棕榈甲虫化石为研究古代天气提供新线索
Fifty-million-year-old fossil beetles that fed only on palm seeds are giving Simon Fraser University biologists Bruce Archibald and Rolf Mathewes new information about ancient climates. According to their research, published online this week in The Proceedings of the National Academy of Sciences, these fossil beetles indicate that during a period of global warming in the geological past, there were mild, frost-free winters extended even in the uplands of ancient western North America.
Working with co-authors Geoffrey Morse of the University of San Diego, California, and David Greenwood of Manitoba's Brandon University, researchers used fossil beetles to determine winter temperatures where they couldn't place a thermometer -- in the 50-million-year-old uplands of British Columbia and Washington.

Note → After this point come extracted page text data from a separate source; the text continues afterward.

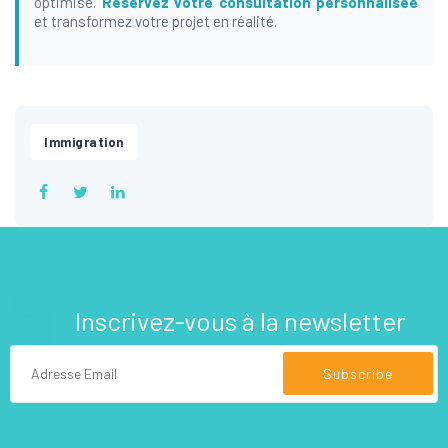
optimisé.
Réservez votre consultation personnalisée
et transformez votre projet en réalité.
Immigration
Inscrivez-vous à la newsletter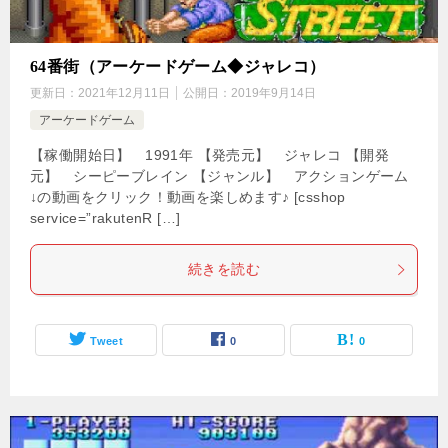
64番街（アーケードゲーム◆ジャレコ）
更新日：
2021年12月11日
公開日：
2019年9月14日
アーケードゲーム
【稼働開始日】 1991年 【発売元】 ジャレコ 【開発
元】 シーピーブレイン 【ジャンル】 アクションゲーム
↓の動画をクリック！動画を楽しめます♪ [csshop
service=”rakutenR […]
続きを読む
Tweet
0
0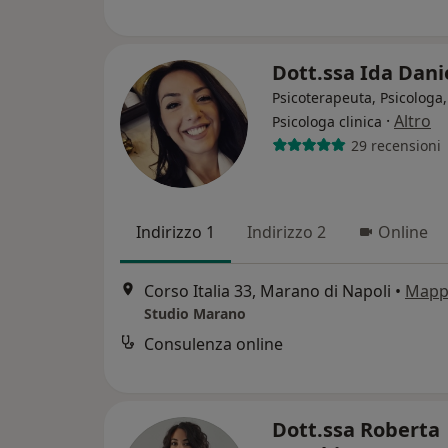
Dott.ssa Ida Dani
Psicoterapeuta, Psicologa,
·
Altro
Psicologa clinica
29 recensioni
Indirizzo 1
Indirizzo 2
Online
Corso Italia 33, Marano di Napoli
•
Mapp
Studio Marano
Consulenza online
Dott.ssa Roberta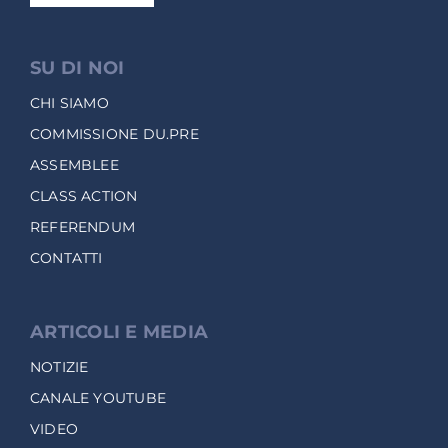
SU DI NOI
CHI SIAMO
COMMISSIONE DU.PRE
ASSEMBLEE
CLASS ACTION
REFERENDUM
CONTATTI
ARTICOLI E MEDIA
NOTIZIE
CANALE YOUTUBE
VIDEO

The key to their study was finding a particular group of beetles that only feed on palms.
"The natural distribution of palms is limited today to regions without significant frost days, which their seeds and seedlings can't survive," Archibald explains. "A cooler upland with palms indicates a specific climate type, where a temperate average yearly temperature -- rather like Vancouver today -- had warmer winters where palms can complete their lifecycles."
But since detecting palm fossils is difficult, the research duo developed a new technique -- they used the beetle fossils to test for the palms' presence.
Understanding more about these temperate, yet mild winter climates by looking to the deep past may help show how natural communities are impacted by climate change, says Archibald. "We see this happening today in significant ways -- warm the winters a little, and you get big changes, such as the explosion of mountain pine beetle populations that strongly affect forests and the people and economies that depend on them.
"Using the fossil record to understand climates of the deep past that had significant similarities to climates that we are now encountering may help forearm us with knowledge that will be important to our future as we increasingly experience the effects of global warming."
The team's research was made possible by funding from the Natural Sciences and Engineering Research Council of Canada.